Records from a dataset
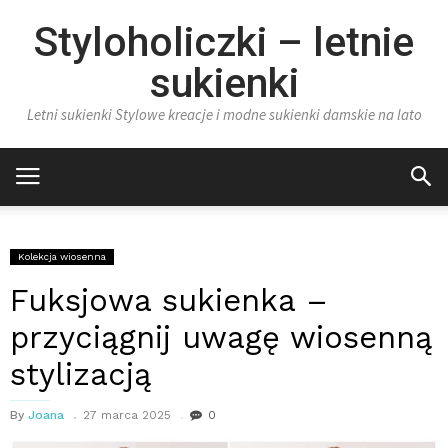
Styloholiczki – letnie
sukienki
Letni sukienki Stylowe kreacje i modne sukienki damskie na lato
Kolekcja wiosenna
Fuksjowa sukienka –
przyciągnij uwagę wiosenną
stylizacją
By
Joana
27 marca 2025
0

> [WHAT YOU NEED TO DO] Using the records above, state how many lines contain "sukienki"; a single number is the whole answer.

> [ANSWER TO THIS PROBLEM] 2